Dinu Lipatti nie pozostawił niestety wielu nagrań, a te które się zachowały są złej jakości. Bardzo utrudnia to głębsze wejrzenie w jego kunszt pianistyczny, a musiał być on niezwykły, skoro kiedy już był chory i zachodziła obawa, że nie będzie w stanie dokończyć występu, na wszelki wypadek w kulisach czekał by go zastąpić sam Nikita Magaloff.

W wieku trzydziestu lat Lipatti nieuleczalnie zachorował. Mimo to wciąż dawał koncerty. Podczas ostatniego, na dwa miesiące przed śmiercią, nie mogąc już podołać trudnościom technicznym chopinowskiego walca, żegnając się z publicznością i opuszczającym go życiem zagrał kantatę Bacha Jezus moją radością.

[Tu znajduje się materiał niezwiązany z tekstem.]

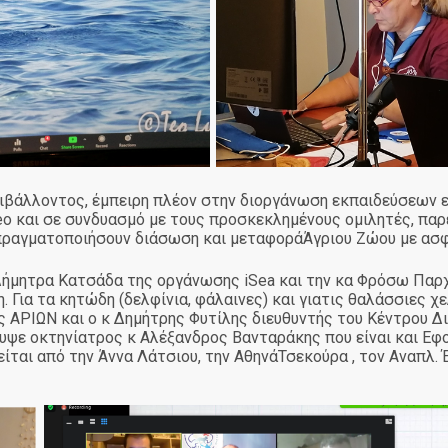
άλλοντος, έμπειρη πλέον στην διοργάνωση εκπαιδεύσεων εξ
eo και σε συνδυασμό με τους προσκεκλημένους ομιλητές, πα
α πραγματοποιήσουν διάσωση και μεταφοράΆγριου Ζώου με ασ
 Δήμητρα Κατσάδα της οργάνωσης iSea και την κα Φρόσω Παρ
. Για τα κητώδη (δελφίνια, φάλαινες) και γιατις θαλάσσιες χ
ς ΑΡΙΩΝ και ο κ Δημήτρης Φυτίλης διευθυντής του Κέντρου 
υψε οκτηνίατρος κ Αλέξανδρος Βανταράκης που είναι και Εφ
ίται από την Άννα Λάτσιου, την ΑθηνάΤσεκούρα , τον Αναπλ.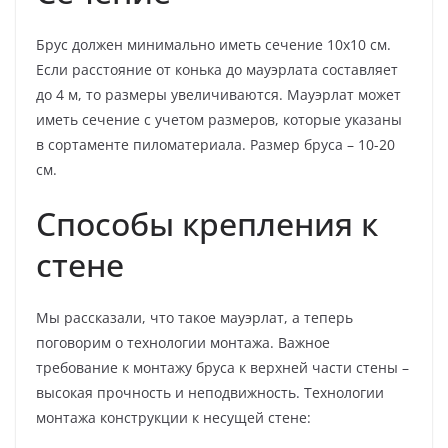
Брус должен минимально иметь сечение 10х10 см.
Если расстояние от конька до мауэрлата составляет
до 4 м, то размеры увеличиваются. Мауэрлат может
иметь сечение с учетом размеров, которые указаны
в сортаменте пиломатериала. Размер бруса – 10-20
см.
Способы крепления к
стене
Мы рассказали, что такое мауэрлат, а теперь
поговорим о технологии монтажа. Важное
требование к монтажу бруса к верхней части стены –
высокая прочность и неподвижность. Технологии
монтажа конструкции к несущей стене: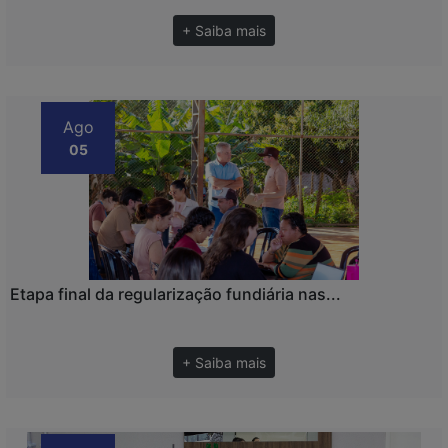
+ Saiba mais
Ago
05
Etapa final da regularização fundiária nas...
+ Saiba mais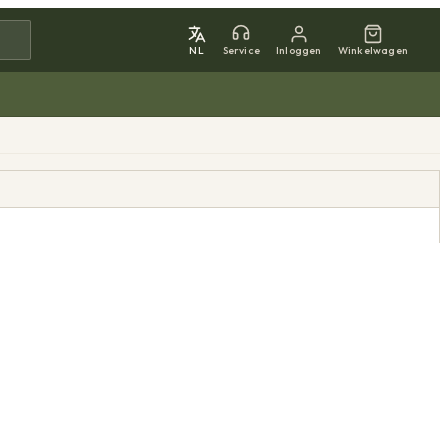
NL
Service
Inloggen
Winkelwagen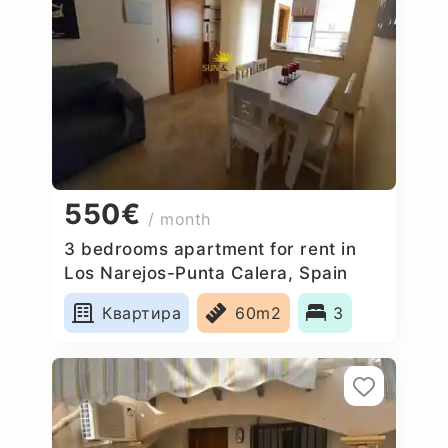
550€
/ month
3 bedrooms apartment for rent in
Los Narejos-Punta Calera, Spain
Квартира
60m2
3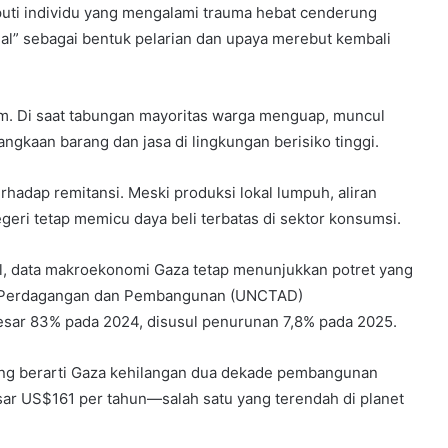
iputi individu yang mengalami trauma hebat cenderung
l” sebagai bentuk pelarian dan upaya merebut kembali
trem. Di saat tabungan mayoritas warga menguap, muncul
angkaan barang dan jasa di lingkungan berisiko tinggi.
hadap remitansi. Meski produksi lokal lumpuh, aliran
geri tetap memicu daya beli terbatas di sektor konsumsi.
, data makroekonomi Gaza tetap menunjukkan potret yang
ng Perdagangan dan Pembangunan (UNCTAD)
ar 83% pada 2024, disusul penurunan 7,8% pada 2025.
yang berarti Gaza kehilangan dua dekade pembangunan
sar US$161 per tahun—salah satu yang terendah di planet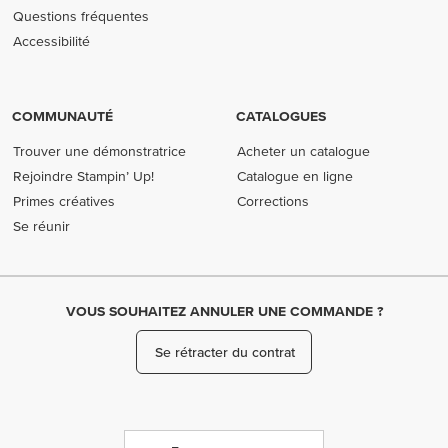
Questions fréquentes
Accessibilité
COMMUNAUTÉ
CATALOGUES
Trouver une démonstratrice
Acheter un catalogue
Rejoindre Stampin’ Up!
Catalogue en ligne
Primes créatives
Corrections
Se réunir
VOUS SOUHAITEZ ANNULER UNE COMMANDE ?
Se rétracter du contrat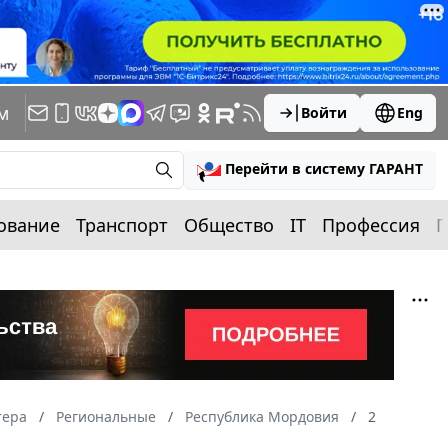
м
Войти
Eng
Перейти в систему ГАРАНТ
ование
Транспорт
Общество
IT
Профессия
П
тера
Региональные
Республика Мордовия
2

Styl Lipattiego przypomina trochę styl Rubinsteina, choć sam Rubinstein powiadał o sobie, że gra Chopina jak Mozarta, a prawdziwy Chopin to Lipatti. Niewątpliwie Chopin Lipattiego, choć także wyważony i spokojny, okazuje się bardziej melodyjny i śpiewny. Płynie niczym muzyka sama; nieskazitelny, roztańczony i doskonały. Wielu dopatrywało się w tym reinkarnacji samego Chopina, ale tego oczywiście wiedzieć nie możemy. Tak czy inaczej te właśnie wykonania Walców uchodzą za wzorcowe.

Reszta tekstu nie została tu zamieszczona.